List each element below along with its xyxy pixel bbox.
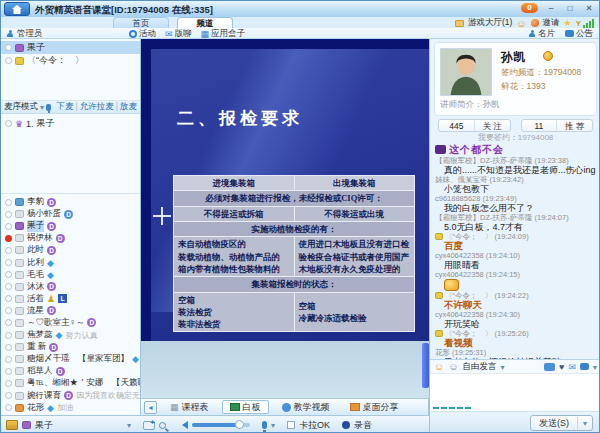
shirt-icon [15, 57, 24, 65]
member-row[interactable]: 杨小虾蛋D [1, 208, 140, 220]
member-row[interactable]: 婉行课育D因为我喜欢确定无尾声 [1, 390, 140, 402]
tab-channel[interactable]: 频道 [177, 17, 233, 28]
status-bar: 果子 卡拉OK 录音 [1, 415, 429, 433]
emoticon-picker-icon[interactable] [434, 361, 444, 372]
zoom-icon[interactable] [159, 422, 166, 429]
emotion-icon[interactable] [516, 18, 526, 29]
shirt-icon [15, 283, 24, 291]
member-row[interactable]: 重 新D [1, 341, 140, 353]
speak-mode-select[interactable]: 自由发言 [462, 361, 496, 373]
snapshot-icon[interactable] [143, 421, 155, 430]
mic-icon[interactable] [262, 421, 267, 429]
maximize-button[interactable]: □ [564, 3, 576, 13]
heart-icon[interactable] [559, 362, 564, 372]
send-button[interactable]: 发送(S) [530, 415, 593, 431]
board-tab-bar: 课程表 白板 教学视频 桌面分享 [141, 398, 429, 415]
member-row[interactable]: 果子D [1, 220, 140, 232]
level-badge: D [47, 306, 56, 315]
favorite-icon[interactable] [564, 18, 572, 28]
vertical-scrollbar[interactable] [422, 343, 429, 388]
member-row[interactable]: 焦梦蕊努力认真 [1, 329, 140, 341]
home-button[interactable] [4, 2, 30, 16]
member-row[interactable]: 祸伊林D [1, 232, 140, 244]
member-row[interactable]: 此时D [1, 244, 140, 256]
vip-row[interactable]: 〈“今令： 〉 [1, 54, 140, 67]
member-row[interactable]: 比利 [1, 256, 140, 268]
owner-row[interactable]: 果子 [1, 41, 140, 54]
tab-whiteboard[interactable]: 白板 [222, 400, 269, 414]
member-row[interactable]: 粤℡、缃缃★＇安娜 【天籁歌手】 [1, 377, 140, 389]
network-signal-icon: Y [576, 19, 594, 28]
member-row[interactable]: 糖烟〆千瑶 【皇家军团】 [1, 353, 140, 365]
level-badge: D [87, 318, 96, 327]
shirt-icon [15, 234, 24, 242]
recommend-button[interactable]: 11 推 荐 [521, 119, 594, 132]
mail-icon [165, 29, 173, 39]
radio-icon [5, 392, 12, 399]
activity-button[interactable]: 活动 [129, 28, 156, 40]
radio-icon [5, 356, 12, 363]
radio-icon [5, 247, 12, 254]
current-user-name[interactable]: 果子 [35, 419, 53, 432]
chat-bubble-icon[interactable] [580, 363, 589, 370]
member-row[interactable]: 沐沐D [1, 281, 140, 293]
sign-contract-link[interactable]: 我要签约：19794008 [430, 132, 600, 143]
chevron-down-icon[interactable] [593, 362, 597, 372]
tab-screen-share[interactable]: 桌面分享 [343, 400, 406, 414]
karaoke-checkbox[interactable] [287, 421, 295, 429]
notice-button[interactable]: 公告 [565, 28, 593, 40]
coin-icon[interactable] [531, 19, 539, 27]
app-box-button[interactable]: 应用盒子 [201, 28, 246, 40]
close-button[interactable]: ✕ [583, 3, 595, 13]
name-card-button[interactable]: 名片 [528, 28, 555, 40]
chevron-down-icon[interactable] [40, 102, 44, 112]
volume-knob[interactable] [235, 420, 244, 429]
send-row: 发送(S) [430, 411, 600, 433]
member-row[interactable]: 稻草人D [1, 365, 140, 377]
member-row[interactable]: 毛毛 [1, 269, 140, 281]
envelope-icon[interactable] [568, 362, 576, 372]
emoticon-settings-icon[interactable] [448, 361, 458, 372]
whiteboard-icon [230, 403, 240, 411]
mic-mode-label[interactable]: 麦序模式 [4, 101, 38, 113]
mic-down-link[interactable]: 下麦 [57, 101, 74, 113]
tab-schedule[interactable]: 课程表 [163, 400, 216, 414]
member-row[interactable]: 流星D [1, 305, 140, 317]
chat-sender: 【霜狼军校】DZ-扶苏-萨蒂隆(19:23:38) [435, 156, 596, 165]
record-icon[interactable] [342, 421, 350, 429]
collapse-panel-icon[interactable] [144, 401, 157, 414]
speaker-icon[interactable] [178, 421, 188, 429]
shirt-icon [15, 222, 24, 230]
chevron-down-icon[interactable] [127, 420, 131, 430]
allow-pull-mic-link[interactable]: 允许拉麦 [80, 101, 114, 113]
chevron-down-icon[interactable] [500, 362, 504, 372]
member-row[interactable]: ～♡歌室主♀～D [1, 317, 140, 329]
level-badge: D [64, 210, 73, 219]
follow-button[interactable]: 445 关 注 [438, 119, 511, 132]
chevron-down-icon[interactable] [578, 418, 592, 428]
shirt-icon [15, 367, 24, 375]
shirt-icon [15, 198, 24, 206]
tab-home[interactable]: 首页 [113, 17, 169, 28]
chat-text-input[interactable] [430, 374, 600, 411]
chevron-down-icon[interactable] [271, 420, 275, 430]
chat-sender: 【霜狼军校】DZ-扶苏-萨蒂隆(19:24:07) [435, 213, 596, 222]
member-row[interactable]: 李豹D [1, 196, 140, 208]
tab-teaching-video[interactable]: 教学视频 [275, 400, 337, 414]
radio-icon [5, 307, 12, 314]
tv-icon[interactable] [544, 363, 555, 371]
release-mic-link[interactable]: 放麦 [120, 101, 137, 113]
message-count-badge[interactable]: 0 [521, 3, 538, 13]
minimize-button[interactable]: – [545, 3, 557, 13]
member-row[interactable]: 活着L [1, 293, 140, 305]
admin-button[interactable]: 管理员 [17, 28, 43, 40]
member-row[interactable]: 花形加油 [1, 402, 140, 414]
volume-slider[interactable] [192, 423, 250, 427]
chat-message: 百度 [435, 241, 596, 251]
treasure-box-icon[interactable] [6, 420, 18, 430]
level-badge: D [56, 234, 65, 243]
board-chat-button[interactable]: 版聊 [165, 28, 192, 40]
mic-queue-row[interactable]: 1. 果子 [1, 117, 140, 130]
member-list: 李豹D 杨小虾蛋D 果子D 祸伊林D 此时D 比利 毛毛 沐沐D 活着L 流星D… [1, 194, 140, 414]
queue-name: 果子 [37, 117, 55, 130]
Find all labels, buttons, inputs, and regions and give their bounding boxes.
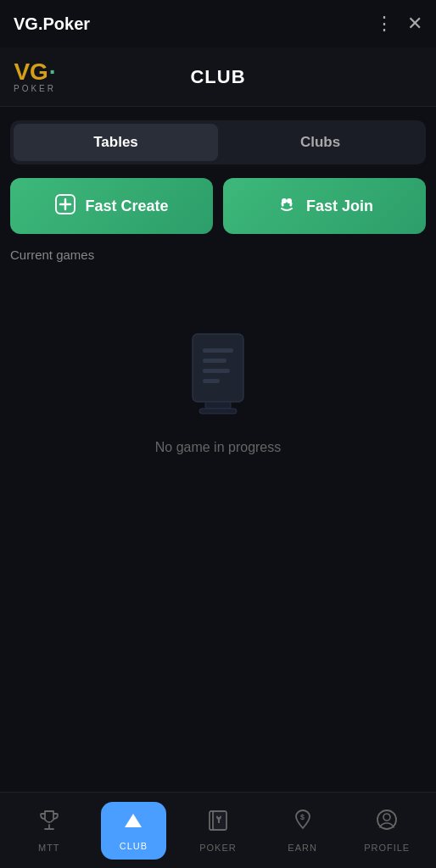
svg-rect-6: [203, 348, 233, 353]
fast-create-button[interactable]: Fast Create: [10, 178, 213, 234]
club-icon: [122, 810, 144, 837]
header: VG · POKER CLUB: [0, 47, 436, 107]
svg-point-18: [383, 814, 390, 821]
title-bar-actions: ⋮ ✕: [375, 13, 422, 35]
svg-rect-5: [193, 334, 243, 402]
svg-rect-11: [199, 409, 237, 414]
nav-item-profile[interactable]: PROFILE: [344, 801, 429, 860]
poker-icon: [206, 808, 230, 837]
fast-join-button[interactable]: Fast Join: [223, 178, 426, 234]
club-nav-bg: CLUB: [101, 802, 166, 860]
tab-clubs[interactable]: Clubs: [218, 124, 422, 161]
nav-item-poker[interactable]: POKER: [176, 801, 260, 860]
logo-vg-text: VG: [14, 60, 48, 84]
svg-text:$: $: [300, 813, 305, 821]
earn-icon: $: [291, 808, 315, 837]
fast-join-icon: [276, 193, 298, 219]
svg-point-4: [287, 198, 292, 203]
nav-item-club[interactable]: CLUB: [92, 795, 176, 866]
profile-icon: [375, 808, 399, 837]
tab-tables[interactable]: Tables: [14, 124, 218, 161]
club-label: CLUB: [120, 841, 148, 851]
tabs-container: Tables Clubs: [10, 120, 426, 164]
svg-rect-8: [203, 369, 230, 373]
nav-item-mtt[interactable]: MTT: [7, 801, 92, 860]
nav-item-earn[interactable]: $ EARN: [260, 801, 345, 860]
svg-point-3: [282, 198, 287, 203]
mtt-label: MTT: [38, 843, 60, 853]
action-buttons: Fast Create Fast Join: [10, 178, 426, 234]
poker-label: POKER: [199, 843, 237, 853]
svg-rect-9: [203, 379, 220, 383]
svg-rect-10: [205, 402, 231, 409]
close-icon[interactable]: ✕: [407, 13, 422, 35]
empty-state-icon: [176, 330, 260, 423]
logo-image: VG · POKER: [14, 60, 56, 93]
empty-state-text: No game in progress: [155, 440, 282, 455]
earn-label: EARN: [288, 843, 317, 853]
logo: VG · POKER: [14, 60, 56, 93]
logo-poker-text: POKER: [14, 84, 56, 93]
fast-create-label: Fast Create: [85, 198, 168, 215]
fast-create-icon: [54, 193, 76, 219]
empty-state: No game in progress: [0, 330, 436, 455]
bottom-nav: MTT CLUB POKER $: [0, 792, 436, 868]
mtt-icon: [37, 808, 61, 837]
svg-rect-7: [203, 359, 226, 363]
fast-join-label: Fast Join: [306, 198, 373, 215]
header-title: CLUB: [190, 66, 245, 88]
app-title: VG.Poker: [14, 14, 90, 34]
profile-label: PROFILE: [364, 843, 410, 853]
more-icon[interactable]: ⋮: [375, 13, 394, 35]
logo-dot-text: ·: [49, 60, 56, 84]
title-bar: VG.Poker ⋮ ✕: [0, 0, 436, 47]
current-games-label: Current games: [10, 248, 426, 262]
* * * * * * *
### Task brief
Copy all lines from the data that hold the word "whiteboard".

### Exercise answer
tab-whiteboard[interactable]: 白板 [222, 400, 269, 414]
whiteboard-icon [230, 403, 240, 411]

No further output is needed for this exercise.